The use of artificial intelligence (AI) in clinical medicine has been on the rise, and within the specialty of neurology, brain signals have proven particularly amenable to the machine learning approach [18]. There are few software programs commercially available to detect seizures or epileptiform discharges and mark the EEG tracing to help streamline expert review by neurologists. More novel methods for automatic detection of seizures and epileptic spikes have also been described in the literature with various methods and varying degrees of accuracy [19]. Such algorithms are designed to work solely with traditional EEG systems, which as noted are often delayed or unavailable, especially during after-hours and weekends [11, 12] and are too cumbersome for nonneurology experts to use at the bedside. While a full review of these methods is beyond the scope of our present work, it is noteworthy that no method has yet been developed to provide an automated and quantified metric of seizure burden (i.e., frequency of seizures per unit of time) to help bedside practitioners caring for critically ill patients. Providing such feedback would allow for risk stratification and evaluation of treatment response, as well as for determining the urgency of requesting neurological consultation, in real time.

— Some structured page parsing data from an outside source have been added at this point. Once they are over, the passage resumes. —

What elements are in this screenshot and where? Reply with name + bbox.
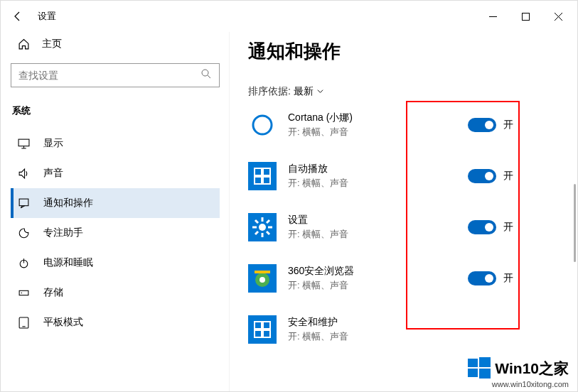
app-sub: 开: 横幅、声音 [288, 126, 468, 138]
maximize-button[interactable] [509, 5, 542, 28]
app-row[interactable]: 自动播放 开: 横幅、声音 开 [248, 162, 577, 190]
nav-label: 平板模式 [43, 316, 83, 329]
sort-control[interactable]: 排序依据: 最新 [248, 85, 577, 98]
storage-icon [16, 287, 31, 299]
toggle-label: 开 [503, 170, 513, 183]
settings-icon [248, 213, 277, 241]
svg-rect-42 [479, 357, 491, 367]
page-heading: 通知和操作 [248, 39, 577, 64]
nav-item-sound[interactable]: 声音 [11, 158, 220, 188]
svg-point-13 [21, 292, 21, 293]
back-button[interactable] [4, 2, 32, 31]
browser-360-icon [248, 264, 277, 293]
app-row[interactable]: 360安全浏览器 开: 横幅、声音 开 [248, 264, 577, 293]
watermark-brand: Win10之家 [495, 359, 569, 379]
svg-point-23 [259, 224, 266, 231]
app-name: 360安全浏览器 [288, 265, 468, 278]
home-icon [16, 38, 31, 50]
app-name: Cortana (小娜) [288, 111, 468, 124]
nav-item-display[interactable]: 显示 [11, 129, 220, 158]
notifications-icon [16, 197, 31, 209]
svg-rect-41 [468, 359, 478, 367]
sound-icon [16, 168, 31, 180]
sort-label: 排序依据: [248, 85, 291, 98]
nav-item-storage[interactable]: 存储 [11, 278, 220, 307]
main-content: 通知和操作 排序依据: 最新 Cortana (小娜) 开: 横幅、声音 开 [230, 32, 577, 391]
sort-value: 最新 [294, 85, 314, 98]
home-label: 主页 [42, 38, 62, 50]
watermark: Win10之家 www.win10xitong.com [468, 357, 569, 388]
window-title: 设置 [38, 10, 56, 23]
app-row[interactable]: 设置 开: 横幅、声音 开 [248, 213, 577, 241]
tablet-icon [16, 317, 31, 329]
security-icon [248, 315, 277, 344]
minimize-button[interactable] [476, 5, 509, 28]
nav-item-focus[interactable]: 专注助手 [11, 218, 220, 248]
power-icon [16, 257, 31, 269]
app-sub: 开: 横幅、声音 [288, 279, 468, 292]
svg-rect-1 [522, 13, 529, 20]
focus-icon [16, 227, 31, 239]
nav-item-notifications[interactable]: 通知和操作 [11, 188, 220, 218]
watermark-url: www.win10xitong.com [468, 380, 569, 388]
svg-rect-9 [19, 199, 28, 206]
toggle-switch[interactable] [468, 118, 496, 132]
app-sub: 开: 横幅、声音 [288, 177, 468, 190]
nav-label: 显示 [43, 137, 63, 150]
toggle-switch[interactable] [468, 169, 496, 183]
svg-point-34 [259, 277, 265, 283]
app-row[interactable]: 安全和维护 开: 横幅、声音 [248, 315, 577, 344]
svg-rect-44 [479, 369, 491, 379]
nav-label: 通知和操作 [43, 197, 93, 209]
nav-label: 存储 [43, 286, 63, 299]
toggle-label: 开 [503, 119, 513, 131]
search-icon [200, 68, 212, 82]
nav-item-power[interactable]: 电源和睡眠 [11, 248, 220, 278]
sidebar: 主页 系统 显示 声音 通知和操作 专注助手 电源和 [1, 32, 230, 391]
nav-item-tablet[interactable]: 平板模式 [11, 307, 220, 337]
toggle-switch[interactable] [468, 220, 496, 234]
svg-rect-6 [18, 139, 29, 146]
autoplay-icon [248, 162, 277, 190]
app-name: 设置 [288, 214, 468, 227]
svg-rect-35 [255, 271, 270, 273]
toggle-label: 开 [503, 272, 513, 285]
display-icon [16, 138, 31, 150]
cortana-icon [248, 111, 277, 139]
app-sub: 开: 横幅、声音 [288, 228, 468, 241]
app-notifications-list: Cortana (小娜) 开: 横幅、声音 开 自动播放 开: 横幅、声音 [248, 111, 577, 344]
windows-logo-icon [468, 357, 491, 380]
search-input-container[interactable] [11, 63, 220, 87]
nav-label: 声音 [43, 167, 63, 180]
toggle-switch[interactable] [468, 271, 496, 285]
app-sub: 开: 横幅、声音 [288, 330, 577, 343]
scrollbar[interactable] [574, 184, 576, 262]
close-button[interactable] [542, 5, 574, 28]
svg-rect-12 [19, 290, 28, 295]
nav-label: 专注助手 [43, 227, 83, 239]
app-row[interactable]: Cortana (小娜) 开: 横幅、声音 开 [248, 111, 577, 139]
home-link[interactable]: 主页 [11, 32, 220, 56]
nav-label: 电源和睡眠 [43, 256, 93, 269]
search-input[interactable] [18, 70, 200, 81]
sidebar-category: 系统 [11, 102, 220, 129]
svg-point-4 [202, 70, 208, 76]
svg-rect-43 [468, 369, 478, 377]
app-name: 自动播放 [288, 163, 468, 175]
app-name: 安全和维护 [288, 316, 577, 329]
chevron-down-icon [316, 86, 324, 97]
toggle-label: 开 [503, 221, 513, 234]
svg-point-16 [253, 116, 272, 134]
svg-line-5 [208, 75, 210, 78]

The use of AI-assisted programs for EEG interpretation is becoming increasingly necessary as the utilization of EEG is expanding in the fields of critical care and emergency medicine while human resources are scarce, and detailed review of many simultaneous continuous EEG recordings by neurologists in real time is simply too cost prohibitive to be deployed at scale. As a result, there exists a significant unmet need for automated algorithms that could assist nonexperts by providing a reliable risk stratification tool using EEG data in real time [18, 20, 21]. Such a tool could alert the bedside nurse or provider on call when it detects a near-continuous epileptiform pattern resembling status epilepticus that may require urgent management and enable providers to see the real-time effect of administered antiseizure medications on the burden of seizure activity.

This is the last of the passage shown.